Problems are rare, but all procedures have some risk. The doctor will go over some problems that could happen, such as:

  • Excess bleeding
  • Problems from anesthesia, such as wheezing or sore throat
  • Infection
  • Blood clots
  • Problems from the pain medicine
  • Problems with the catheter or pump
  • Nerve injury

Things that may raise the risk of problems are:

What to Expect

Prior to Procedure

The surgical team may meet with you to talk about:

  • Anesthesia options
  • Any allergies you may have
  • Current medicines, herbs, and supplements that you take and whether you need to stop taking them before surgery
  • Fasting before surgery, such as avoiding food or drink after midnight the night before
  • Whether you need a ride to and from surgery
  • Tests that will need to be done before surgery, such as imaging tests

A test will also be done to see if the pump will lower pain. Pain medicine will be injected into the area around the spine one or more times. A catheter may be placed in the area around the spine. The catheter is then connected to a pump outside of the body. The test will also let the doctor find the right place for the pump and dose of medicine.

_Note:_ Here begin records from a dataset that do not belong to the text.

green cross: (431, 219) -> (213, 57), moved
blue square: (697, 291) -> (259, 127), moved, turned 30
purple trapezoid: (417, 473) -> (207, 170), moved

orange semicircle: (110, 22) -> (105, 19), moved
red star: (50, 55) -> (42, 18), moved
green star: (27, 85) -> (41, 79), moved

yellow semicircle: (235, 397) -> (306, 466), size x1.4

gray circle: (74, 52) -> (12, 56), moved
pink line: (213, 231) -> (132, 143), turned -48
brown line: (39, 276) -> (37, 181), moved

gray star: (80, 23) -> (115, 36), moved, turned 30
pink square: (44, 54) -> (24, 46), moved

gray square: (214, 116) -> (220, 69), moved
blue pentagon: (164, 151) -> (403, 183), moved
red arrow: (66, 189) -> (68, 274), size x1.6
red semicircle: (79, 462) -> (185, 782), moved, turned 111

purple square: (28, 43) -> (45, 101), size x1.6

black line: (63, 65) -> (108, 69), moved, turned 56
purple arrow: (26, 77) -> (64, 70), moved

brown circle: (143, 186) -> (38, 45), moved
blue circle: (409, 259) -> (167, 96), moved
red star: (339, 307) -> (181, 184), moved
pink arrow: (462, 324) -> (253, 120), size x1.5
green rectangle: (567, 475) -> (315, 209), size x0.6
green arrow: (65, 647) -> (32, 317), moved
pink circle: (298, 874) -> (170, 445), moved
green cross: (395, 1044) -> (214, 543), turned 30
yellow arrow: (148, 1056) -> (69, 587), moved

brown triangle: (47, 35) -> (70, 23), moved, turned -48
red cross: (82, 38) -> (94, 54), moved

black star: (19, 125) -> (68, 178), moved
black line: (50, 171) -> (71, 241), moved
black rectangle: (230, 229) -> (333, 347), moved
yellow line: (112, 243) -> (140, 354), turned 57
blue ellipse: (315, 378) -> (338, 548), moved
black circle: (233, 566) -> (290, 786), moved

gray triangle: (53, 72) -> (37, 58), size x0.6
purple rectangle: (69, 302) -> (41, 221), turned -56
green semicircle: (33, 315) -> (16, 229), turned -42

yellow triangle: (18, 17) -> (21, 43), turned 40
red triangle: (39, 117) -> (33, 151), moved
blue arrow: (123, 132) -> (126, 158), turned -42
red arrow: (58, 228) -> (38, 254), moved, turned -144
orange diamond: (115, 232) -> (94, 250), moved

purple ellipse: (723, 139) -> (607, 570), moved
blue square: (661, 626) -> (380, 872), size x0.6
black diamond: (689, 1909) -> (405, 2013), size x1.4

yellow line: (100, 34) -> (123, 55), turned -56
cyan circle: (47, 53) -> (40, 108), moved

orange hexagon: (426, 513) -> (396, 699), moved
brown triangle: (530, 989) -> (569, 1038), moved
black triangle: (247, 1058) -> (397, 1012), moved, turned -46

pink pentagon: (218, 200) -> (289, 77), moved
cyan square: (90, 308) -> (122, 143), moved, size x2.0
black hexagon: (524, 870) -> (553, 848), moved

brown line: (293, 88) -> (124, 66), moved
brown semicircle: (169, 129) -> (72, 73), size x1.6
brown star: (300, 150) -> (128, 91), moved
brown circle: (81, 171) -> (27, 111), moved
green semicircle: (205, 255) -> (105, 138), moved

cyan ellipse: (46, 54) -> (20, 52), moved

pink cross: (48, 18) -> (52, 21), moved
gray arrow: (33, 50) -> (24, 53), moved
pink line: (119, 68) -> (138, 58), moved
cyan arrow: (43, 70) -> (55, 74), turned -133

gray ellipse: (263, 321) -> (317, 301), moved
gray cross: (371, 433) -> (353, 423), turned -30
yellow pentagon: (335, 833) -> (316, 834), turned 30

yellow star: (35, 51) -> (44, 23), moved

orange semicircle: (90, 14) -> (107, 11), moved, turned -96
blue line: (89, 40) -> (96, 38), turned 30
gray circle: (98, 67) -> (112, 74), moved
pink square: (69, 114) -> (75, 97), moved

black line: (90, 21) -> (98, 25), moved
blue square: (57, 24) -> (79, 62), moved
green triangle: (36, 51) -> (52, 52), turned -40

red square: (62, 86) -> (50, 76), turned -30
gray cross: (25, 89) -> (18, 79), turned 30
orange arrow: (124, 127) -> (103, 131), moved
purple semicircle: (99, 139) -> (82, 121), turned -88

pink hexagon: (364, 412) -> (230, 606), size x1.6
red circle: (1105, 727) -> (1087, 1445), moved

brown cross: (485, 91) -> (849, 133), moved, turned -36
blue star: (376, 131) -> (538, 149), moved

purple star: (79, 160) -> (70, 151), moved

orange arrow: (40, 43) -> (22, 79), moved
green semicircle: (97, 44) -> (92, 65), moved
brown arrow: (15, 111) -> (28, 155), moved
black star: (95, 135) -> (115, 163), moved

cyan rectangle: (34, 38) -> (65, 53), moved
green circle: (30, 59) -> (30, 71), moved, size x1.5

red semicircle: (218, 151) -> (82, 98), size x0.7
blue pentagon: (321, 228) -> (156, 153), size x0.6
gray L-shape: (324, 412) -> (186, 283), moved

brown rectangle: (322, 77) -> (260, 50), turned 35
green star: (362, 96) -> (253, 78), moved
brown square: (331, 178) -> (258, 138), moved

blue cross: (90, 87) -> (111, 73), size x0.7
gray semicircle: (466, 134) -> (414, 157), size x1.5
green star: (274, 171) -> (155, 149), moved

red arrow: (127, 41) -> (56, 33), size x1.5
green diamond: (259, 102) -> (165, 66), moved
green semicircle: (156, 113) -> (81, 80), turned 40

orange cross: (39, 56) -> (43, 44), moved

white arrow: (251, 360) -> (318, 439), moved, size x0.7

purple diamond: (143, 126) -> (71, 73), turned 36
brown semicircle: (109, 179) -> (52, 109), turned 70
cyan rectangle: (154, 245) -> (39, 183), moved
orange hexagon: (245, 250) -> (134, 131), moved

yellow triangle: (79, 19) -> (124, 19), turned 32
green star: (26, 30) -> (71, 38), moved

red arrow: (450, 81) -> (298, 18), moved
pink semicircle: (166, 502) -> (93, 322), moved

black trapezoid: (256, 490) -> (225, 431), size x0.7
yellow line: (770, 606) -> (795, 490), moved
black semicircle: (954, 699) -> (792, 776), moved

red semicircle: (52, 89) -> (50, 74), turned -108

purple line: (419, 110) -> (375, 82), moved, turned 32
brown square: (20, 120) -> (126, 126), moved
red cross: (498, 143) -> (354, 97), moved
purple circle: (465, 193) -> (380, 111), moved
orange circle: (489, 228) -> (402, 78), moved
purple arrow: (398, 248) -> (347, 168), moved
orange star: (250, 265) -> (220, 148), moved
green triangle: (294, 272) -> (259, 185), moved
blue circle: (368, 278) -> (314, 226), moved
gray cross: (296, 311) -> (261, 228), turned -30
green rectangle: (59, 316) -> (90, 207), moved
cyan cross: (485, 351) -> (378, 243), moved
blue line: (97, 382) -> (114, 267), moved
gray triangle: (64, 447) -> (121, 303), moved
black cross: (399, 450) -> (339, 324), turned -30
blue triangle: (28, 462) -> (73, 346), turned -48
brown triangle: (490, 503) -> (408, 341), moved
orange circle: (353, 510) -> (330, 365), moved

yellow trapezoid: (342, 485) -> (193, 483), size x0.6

General anesthesia will be used. You will be asleep.

Description of the Procedure

A small cut will be made in the middle of the back. A catheter (tube) is placed in a space near the spinal cord. It is secured with stitches. X-rays are used to make sure the catheter is in the right place. The catheter is guided to the belly.

A small incision is made in the belly. The pump is placed below the waistline in a pocket that is made between the skin and muscles. The catheter will be attached to the pump. The pump is secured. The incisions are closed with stitches. Bandages are placed over the area.

How Long Will It Take?

About 3 to 4 hours.

Will It Hurt?

Pain and swelling are common in the first 1 to 2 weeks. Medicine and home care can help.

Post-procedure Care

At the Hospital

Right after the procedure, the staff may:

  • Give you pain medicine
  • Teach you how to use the pain pump
  • Give you an implanted medical device identification card to show when going through medical detectors

During your stay, the hospital staff will take steps to lower your risk of infection, such as:

  • Washing their hands
  • Wearing gloves or masks
  • Keeping your incisions covered

There are also steps you can take to lower your risk of infection, such as:

  • Washing your hands often and reminding visitors and staff to do the same
  • Reminding staff to wear gloves or masks
  • Not letting others touch your incisions
At Home

It will take 6 to 8 weeks to recover. Physical activity may need to be limited during this time. You may need to ask for help with daily activities and delay return to work for a few weeks.

Call Your Doctor

Call your doctor if you are not getting better or you have:

  • Signs of infection, such as fever and chills
  • Redness, swelling, or discharge from the incision
  • Pain that you cannot control with medicine
  • Leg numbness or weakness
  • Beeping noises from the pump
  • New or worsening symptoms

If you think you have an emergency, call for medical help right away.


American Chronic Pain Association 

American Academy of Craniofacial Pain 


Canadian Pain Society 

Health Canada 


Cancer pain. EBSCO DynaMed website. Available at: Accessed November 23, 2020.

Swarm RA, Anghelescu DL, et al. Adult Cancer Pain. Version 1.2015. In: National Comprehensive Cancer Network (NCCN) Clinical Practice Guidelines in Oncology (NCCN Guidelines). NCCN 2015 Mar.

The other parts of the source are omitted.